_Exercise description_: Write down, unchanged, the entries from the first line through the line holding "2024 (1103, 993)". Include no other line.

_Extracted data_:
####################
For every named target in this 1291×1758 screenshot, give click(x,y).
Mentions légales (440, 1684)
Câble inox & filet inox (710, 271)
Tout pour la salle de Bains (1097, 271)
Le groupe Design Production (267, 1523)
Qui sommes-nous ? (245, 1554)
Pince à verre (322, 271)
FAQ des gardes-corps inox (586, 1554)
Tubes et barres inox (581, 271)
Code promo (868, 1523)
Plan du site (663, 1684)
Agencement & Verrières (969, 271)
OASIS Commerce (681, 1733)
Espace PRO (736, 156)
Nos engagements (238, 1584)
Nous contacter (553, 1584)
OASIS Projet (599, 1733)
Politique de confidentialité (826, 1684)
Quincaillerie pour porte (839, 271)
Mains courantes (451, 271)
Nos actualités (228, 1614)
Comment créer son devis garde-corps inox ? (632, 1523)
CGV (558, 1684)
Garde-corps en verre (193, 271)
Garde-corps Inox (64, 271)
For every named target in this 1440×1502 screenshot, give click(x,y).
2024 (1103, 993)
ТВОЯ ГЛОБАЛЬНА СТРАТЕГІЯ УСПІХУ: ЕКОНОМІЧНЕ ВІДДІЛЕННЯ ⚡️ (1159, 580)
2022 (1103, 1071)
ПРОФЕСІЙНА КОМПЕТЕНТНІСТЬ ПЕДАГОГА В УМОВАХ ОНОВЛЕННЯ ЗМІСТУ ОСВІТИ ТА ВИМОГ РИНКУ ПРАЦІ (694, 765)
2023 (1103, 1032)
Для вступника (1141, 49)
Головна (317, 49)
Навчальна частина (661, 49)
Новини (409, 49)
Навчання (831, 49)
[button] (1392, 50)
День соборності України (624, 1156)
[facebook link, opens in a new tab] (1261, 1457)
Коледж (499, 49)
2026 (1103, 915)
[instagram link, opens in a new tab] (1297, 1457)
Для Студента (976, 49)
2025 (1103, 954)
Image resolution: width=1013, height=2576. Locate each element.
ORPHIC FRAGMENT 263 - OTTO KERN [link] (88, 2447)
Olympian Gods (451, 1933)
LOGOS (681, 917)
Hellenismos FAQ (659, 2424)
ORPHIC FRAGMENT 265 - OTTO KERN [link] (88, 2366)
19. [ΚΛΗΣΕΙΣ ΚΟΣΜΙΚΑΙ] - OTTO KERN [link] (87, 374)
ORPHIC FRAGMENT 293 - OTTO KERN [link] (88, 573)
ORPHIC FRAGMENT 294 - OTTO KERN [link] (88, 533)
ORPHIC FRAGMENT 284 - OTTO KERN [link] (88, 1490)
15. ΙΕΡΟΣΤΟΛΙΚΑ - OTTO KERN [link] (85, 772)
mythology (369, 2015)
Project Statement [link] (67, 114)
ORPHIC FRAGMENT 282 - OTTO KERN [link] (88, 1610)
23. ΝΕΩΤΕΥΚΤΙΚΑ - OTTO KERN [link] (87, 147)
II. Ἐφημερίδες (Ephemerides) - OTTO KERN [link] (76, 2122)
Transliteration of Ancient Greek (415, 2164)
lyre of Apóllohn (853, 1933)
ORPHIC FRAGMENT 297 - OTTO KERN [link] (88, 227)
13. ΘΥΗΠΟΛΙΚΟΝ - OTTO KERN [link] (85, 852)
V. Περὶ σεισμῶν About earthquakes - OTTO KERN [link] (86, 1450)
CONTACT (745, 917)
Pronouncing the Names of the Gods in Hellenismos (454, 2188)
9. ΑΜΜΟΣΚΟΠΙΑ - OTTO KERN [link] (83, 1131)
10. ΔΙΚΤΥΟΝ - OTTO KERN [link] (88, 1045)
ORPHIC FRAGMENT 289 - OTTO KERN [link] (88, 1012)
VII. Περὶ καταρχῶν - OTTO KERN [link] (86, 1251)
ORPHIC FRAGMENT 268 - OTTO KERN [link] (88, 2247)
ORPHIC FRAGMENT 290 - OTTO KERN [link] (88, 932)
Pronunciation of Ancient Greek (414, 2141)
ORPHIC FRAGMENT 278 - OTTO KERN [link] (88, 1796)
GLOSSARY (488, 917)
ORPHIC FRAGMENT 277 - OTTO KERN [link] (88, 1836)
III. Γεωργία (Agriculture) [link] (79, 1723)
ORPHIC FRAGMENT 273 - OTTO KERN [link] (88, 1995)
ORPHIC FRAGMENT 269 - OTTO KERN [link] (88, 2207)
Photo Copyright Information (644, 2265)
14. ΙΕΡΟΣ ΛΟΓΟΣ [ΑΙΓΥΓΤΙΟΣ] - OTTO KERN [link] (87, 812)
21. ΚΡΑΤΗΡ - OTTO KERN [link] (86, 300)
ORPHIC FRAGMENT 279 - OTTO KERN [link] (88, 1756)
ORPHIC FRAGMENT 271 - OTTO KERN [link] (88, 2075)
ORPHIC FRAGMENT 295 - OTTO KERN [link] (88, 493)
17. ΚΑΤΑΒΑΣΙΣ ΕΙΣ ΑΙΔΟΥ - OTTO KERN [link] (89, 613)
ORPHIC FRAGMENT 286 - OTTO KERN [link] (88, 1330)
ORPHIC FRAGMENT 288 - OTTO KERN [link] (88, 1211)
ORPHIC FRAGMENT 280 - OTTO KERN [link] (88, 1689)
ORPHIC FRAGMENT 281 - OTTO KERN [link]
####################
_Response for this exercise_:
For every named target in this 1291×1758 screenshot, give click(x,y).
Mentions légales (440, 1684)
Câble inox & filet inox (710, 271)
Tout pour la salle de Bains (1097, 271)
Le groupe Design Production (267, 1523)
Qui sommes-nous ? (245, 1554)
Pince à verre (322, 271)
FAQ des gardes-corps inox (586, 1554)
Tubes et barres inox (581, 271)
Code promo (868, 1523)
Plan du site (663, 1684)
Agencement & Verrières (969, 271)
OASIS Commerce (681, 1733)
Espace PRO (736, 156)
Nos engagements (238, 1584)
Nous contacter (553, 1584)
OASIS Projet (599, 1733)
Politique de confidentialité (826, 1684)
Quincaillerie pour porte (839, 271)
Mains courantes (451, 271)
Nos actualités (228, 1614)
Comment créer son devis garde-corps inox ? (632, 1523)
CGV (558, 1684)
Garde-corps en verre (193, 271)
Garde-corps Inox (64, 271)
For every named target in this 1440×1502 screenshot, give click(x,y).
2024 (1103, 993)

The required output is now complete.